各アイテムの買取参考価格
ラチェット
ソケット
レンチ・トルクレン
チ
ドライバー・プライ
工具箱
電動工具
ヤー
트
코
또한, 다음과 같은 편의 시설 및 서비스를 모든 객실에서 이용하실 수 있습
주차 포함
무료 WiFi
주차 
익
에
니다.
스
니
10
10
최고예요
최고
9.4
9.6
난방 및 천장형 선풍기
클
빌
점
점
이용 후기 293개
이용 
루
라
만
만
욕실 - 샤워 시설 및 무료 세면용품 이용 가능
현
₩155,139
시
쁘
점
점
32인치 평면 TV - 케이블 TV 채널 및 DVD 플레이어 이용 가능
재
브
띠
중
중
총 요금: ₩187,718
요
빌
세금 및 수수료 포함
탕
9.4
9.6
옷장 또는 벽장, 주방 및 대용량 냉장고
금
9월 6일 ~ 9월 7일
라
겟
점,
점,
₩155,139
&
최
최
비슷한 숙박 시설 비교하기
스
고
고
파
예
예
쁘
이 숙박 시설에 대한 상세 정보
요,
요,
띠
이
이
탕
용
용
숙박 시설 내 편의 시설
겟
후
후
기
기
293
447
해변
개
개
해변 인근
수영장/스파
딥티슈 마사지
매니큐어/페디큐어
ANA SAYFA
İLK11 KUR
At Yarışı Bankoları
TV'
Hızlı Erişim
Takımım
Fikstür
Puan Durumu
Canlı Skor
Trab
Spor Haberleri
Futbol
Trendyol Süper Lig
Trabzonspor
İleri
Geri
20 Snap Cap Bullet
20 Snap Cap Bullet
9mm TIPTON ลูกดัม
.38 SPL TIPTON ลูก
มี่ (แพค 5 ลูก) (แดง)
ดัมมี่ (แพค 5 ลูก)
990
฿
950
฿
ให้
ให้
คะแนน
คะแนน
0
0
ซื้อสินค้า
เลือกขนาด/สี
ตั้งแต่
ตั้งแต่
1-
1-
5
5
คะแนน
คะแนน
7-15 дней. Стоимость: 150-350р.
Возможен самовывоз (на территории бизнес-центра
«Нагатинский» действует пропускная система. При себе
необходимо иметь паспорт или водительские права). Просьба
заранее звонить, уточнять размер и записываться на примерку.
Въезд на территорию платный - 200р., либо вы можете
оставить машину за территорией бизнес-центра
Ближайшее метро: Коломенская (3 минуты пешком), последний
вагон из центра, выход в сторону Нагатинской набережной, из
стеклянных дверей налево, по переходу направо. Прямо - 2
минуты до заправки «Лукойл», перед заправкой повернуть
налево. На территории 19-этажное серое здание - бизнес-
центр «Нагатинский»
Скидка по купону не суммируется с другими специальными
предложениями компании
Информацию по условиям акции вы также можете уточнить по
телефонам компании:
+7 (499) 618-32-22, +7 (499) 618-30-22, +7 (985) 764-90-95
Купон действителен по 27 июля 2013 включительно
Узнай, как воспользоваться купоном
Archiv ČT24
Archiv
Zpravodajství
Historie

::::::::

• _THE PROBLEM_
Please state how many lines of the material above include the word "можете"; the number is the whole answer.

• _SOLUTION TO THE PROBLEM_
2